Both Q-Networks (learn and store) are implemented by the class
**QNetwork**. This class implements the simple
neural network with 3 fully-connected layers and 2 
rectified nonlinear layers. This **QNetwork** is realized in the framework 
of package **PyTorch**. The number of neurons of the fully-connected layers are 
as follows:

 * Layer Fully-Connected Layer 1,  number of neurons: _state_size_ x _n\_fc1_ , 
 * Layer Fully-Connected Layer 2,  number of neurons: _n\_fc1_ x _n\_fc2_ ,
 * Layer Fully-Connected Layer 3,  number of neurons: _n\_fc2_ x _action_size_ ,
 
where _state_size_ = 37, _action_size_ = 8, _n\_fc1_ and _n\_fc2_
are the input params as given above.

### Learning Algrorithm

#### Deep-Q-Network algorithm

The _Deep-Q-Network_ procedure **dqn** performs the **double loop**. 
External loop (by _episodes_) is executed till the number of episodes reached the maximum **number 
of episodes** = _1000_ or the _completion criteria_ is executed.
For the completion criteria, we check  

  _np.mean(scores_window) >=13_, (scores_window -> queue of 100 scores stored after each episode.)
  
In the internal loop,  **dqn** gets the current _action_ from the **agent**.
By this _action_ **dqn** gets _state_ and _reward_ from Unity environment.
Then, the **agent** accept params _state,action,reward,next_state, done_
to the next training step.
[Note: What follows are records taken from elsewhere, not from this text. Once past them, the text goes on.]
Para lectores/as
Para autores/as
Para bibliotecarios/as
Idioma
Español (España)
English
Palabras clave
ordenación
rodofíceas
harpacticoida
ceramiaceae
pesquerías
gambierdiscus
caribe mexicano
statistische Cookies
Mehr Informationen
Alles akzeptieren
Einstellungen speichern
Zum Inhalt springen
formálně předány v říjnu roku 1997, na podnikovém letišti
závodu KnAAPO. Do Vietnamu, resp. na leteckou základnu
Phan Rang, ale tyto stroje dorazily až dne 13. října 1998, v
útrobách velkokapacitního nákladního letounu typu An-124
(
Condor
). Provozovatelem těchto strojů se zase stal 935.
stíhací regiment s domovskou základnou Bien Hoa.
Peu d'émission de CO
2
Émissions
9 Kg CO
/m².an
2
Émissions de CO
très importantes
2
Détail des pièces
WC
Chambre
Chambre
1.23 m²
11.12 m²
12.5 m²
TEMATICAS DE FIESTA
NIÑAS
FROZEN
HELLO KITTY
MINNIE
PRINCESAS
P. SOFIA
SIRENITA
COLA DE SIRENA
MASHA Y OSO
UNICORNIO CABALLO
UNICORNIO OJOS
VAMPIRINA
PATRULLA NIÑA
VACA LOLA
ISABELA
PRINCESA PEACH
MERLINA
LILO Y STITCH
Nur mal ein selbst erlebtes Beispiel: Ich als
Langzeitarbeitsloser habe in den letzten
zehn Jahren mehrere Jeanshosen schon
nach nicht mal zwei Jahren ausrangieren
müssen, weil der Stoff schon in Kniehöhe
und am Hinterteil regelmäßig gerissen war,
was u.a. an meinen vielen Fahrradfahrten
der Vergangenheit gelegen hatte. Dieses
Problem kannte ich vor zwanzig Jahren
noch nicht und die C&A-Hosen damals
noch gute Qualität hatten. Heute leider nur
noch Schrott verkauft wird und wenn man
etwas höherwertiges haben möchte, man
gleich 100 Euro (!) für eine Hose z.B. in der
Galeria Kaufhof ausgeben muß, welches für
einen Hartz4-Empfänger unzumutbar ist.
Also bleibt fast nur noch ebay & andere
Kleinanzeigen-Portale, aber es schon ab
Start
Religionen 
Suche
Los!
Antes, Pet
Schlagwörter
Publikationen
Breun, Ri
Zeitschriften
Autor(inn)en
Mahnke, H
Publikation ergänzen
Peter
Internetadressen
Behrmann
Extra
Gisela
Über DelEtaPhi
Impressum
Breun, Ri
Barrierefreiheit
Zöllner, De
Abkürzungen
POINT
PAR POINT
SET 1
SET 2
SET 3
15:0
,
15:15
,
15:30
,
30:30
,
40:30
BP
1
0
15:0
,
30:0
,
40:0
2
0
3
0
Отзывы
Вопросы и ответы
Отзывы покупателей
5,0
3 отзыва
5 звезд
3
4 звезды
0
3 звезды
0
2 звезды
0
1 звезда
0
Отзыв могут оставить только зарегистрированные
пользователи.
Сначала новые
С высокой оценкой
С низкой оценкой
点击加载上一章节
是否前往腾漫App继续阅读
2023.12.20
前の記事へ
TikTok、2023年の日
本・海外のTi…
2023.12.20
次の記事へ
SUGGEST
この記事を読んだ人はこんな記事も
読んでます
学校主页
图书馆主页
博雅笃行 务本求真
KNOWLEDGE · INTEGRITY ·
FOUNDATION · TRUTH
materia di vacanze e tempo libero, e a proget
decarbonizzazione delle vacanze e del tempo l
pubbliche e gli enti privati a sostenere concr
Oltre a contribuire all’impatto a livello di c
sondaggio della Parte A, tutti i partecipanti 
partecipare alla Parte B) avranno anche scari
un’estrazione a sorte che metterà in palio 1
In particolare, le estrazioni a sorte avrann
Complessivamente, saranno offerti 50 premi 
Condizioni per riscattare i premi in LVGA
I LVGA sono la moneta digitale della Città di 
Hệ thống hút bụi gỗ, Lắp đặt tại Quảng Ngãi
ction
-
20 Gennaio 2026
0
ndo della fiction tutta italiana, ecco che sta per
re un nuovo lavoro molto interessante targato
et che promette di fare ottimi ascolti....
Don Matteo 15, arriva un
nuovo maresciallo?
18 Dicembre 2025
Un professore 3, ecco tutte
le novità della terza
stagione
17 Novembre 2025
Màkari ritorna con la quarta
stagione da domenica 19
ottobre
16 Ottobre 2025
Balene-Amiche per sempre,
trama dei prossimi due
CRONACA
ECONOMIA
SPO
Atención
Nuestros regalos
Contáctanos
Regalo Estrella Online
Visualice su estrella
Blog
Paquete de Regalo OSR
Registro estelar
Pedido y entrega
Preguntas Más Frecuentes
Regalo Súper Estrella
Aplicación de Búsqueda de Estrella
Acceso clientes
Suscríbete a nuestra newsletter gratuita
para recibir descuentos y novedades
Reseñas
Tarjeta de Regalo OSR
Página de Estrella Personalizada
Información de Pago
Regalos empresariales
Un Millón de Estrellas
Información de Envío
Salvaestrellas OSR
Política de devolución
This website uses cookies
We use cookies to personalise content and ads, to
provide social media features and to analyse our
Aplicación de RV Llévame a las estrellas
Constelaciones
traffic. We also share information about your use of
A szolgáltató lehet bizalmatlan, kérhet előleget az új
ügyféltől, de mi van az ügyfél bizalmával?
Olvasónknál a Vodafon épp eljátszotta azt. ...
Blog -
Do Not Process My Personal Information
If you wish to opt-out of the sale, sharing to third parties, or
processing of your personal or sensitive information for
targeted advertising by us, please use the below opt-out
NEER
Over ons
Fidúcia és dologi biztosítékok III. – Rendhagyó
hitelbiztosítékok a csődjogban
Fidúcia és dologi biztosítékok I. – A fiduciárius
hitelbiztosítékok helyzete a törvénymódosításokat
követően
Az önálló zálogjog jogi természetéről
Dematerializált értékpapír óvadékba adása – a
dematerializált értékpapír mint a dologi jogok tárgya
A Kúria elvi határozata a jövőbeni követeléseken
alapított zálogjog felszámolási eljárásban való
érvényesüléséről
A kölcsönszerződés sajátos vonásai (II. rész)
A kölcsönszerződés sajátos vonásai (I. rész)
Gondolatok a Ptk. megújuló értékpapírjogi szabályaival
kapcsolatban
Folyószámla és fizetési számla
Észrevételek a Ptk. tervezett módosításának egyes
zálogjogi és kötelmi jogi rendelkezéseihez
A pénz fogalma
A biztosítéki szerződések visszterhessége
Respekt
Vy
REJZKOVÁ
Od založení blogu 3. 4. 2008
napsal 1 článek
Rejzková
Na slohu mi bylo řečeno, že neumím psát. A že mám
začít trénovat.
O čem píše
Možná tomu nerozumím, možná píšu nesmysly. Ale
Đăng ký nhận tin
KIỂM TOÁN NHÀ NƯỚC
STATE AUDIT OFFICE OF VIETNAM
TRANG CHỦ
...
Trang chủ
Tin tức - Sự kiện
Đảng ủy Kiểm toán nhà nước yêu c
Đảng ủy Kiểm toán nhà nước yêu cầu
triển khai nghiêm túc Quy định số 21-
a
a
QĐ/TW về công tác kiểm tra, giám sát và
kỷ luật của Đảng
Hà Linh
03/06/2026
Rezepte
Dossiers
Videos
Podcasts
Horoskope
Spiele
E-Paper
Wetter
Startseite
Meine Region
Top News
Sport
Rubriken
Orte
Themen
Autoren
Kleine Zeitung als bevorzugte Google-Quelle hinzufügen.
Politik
The variable _score_ accumulates obtained rewards.

#### Mechanism of Agent
* Two Q-Networks (learn and store) using the simple neural network as Model Q-Network shown above.
```bash
self.qnet_learn = QNetwork(state_size, action_size, seed, n_fc1, n_fc2).to(device)
self.qnet_store = QNetwork(state_size, action_size, seed, n_fc1, n_fc2).to(device)
```
* Replay memory (using the class Experience)
```bash
self.experience = namedtuple("Experience", field_names=["state", "action", "reward", "next_state", "done"])
e = self.experience(state, action, reward, next_state, done)
self.memory.append(e)
```
* Epsilon-greedy mechanism to get random actions sometimes.
```bash
if random.random() > eps:
    return np.argmax(action_values.cpu().data.numpy())
else:
    return random.choice(np.arange(self.action_size))
```
* Epsilon becomes smaller after each episode.
```bash
eps = max(eps_end,eps_decay*eps)
```
* Q-learning, i.e., using the max value for all possible actions
* Computing the loss function by MSE loss
```bash
loss = F.mse_loss(Q_expected, Q_targets)
```
* Minimize the loss by gradient descend mechanism using the ADAM optimizer.

### Result Graph
```bash
agent = Agent(state_size=37, action_size=4, seed=1)
scores, ep = dqn(n_episodes=1000, eps_start=.99, eps_end=0.01, eps_decay = .996)
```
Episode: 587, elapsed: 0:07:44.751907, Avg.Score: 13.02,  score 15.0, How many scores >= 13: 60, eps.: 0.09<br>
 terminating at episode : 587 ave reward reached +13 over 100 episodes
![Result Graph](plot.png)

Using The Above Given Parameters, this environment was solved within 600 episodes i.e 587 episodes.<br>
This can be improved by applying below given Future Ideas.
### Future Ideas
1. Improvement can be done by adding one or more layers to the network.
2. Changing the number of neurons in each layer can also improve the learning curve between states and actions.
3. Updating epsilon with different decay or starting with different epsilon can be a improvement.